(Collection entries)
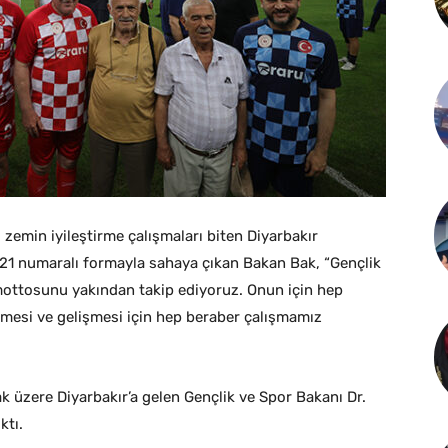
zemin iyileştirme çalışmaları biten Diyarbakır
21 numaralı formayla sahaya çıkan Bakan Bak, “Gençlik
 mottosunu yakından takip ediyoruz. Onun için hep
ümesi ve gelişmesi için hep beraber çalışmamız
mak üzere Diyarbakır’a gelen Gençlik ve Spor Bakanı Dr.
ktı.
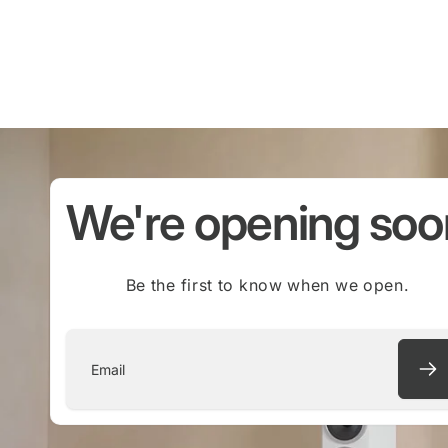
We're opening soo
Be the first to know when we open.
Email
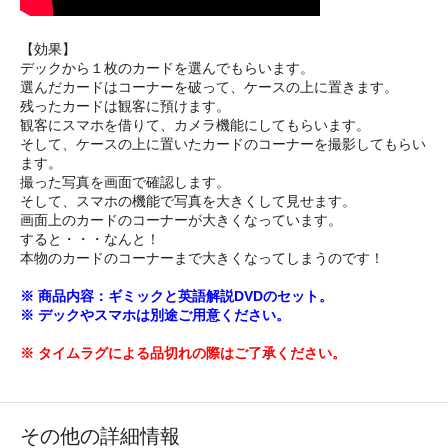
【効果】
デックから１枚のカードを選んでもらいます。
選んだカードはコーナーを破って、ケースの上に置きます。
残ったカードは観客に預けます。
観客にスマホを借りて、カメラ機能にしてもらいます。
そして、ケースの上に置いたカードのコーナーを撮影してもらい
ます。
撮った写真を画面で確認します。
そして、スマホの機能で写真を大きくして見せます。
画面上のカードのコーナーが大きくなっています。
すると・・・なんと！
本物のカードのコーナーまで大きくなってしまうのです！
※ 商品内容：ギミックと英語解説DVDのセット。
※ デックやスマホは別途ご用意ください。
※ タイムラグによる品切れの際はご了承ください。
その他の詳細情報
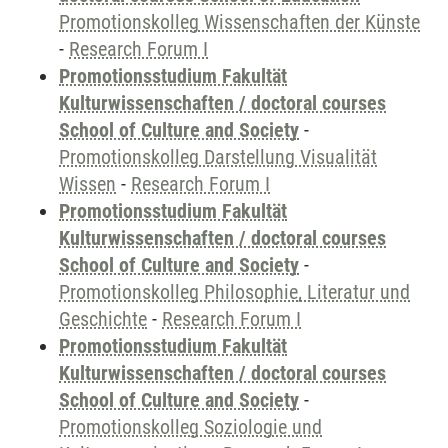
Promotionskolleg Wissenschaften der Künste
-
Research Forum I
Promotionsstudium Fakultät
Kulturwissenschaften / doctoral courses
School of Culture and Society
-
Promotionskolleg Darstellung Visualität
Wissen
-
Research Forum I
Promotionsstudium Fakultät
Kulturwissenschaften / doctoral courses
School of Culture and Society
-
Promotionskolleg Philosophie, Literatur und
Geschichte
-
Research Forum I
Promotionsstudium Fakultät
Kulturwissenschaften / doctoral courses
School of Culture and Society
-
Promotionskolleg Soziologie und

**Work instruction:**
An exact reproduction of the data is required, with pictures excluded.

**Solution to the exercise:**
zemin iyileştirme çalışmaları biten Diyarbakır
21 numaralı formayla sahaya çıkan Bakan Bak, “Gençlik
 mottosunu yakından takip ediyoruz. Onun için hep
ümesi ve gelişmesi için hep beraber çalışmamız
mak üzere Diyarbakır’a gelen Gençlik ve Spor Bakanı Dr.
ktı.
We're opening soo
Be the first to know when we open.
Email
【効果】
デックから１枚のカードを選んでもらいます。
選んだカードはコーナーを破って、ケースの上に置きます。
残ったカードは観客に預けます。
観客にスマホを借りて、カメラ機能にしてもらいます。
そして、ケースの上に置いたカードのコーナーを撮影してもらい
ます。
撮った写真を画面で確認します。
そして、スマホの機能で写真を大きくして見せます。
画面上のカードのコーナーが大きくなっています。
すると・・・なんと！
本物のカードのコーナーまで大きくなってしまうのです！
※ 商品内容：ギミックと英語解説DVDのセット。
※ デックやスマホは別途ご用意ください。
※ タイムラグによる品切れの際はご了承ください。
その他の詳細情報
Promotionskolleg Wissenschaften der Künste
-
Research Forum I
Promotionsstudium Fakultät
Kulturwissenschaften / doctoral courses
School of Culture and Society
-
Promotionskolleg Darstellung Visualität
Wissen
-
Research Forum I
Promotionsstudium Fakultät
Kulturwissenschaften / doctoral courses
School of Culture and Society
-
Promotionskolleg Philosophie, Literatur und
Geschichte
-
Research Forum I
Promotionsstudium Fakultät
Kulturwissenschaften / doctoral courses
School of Culture and Society
-
Promotionskolleg Soziologie und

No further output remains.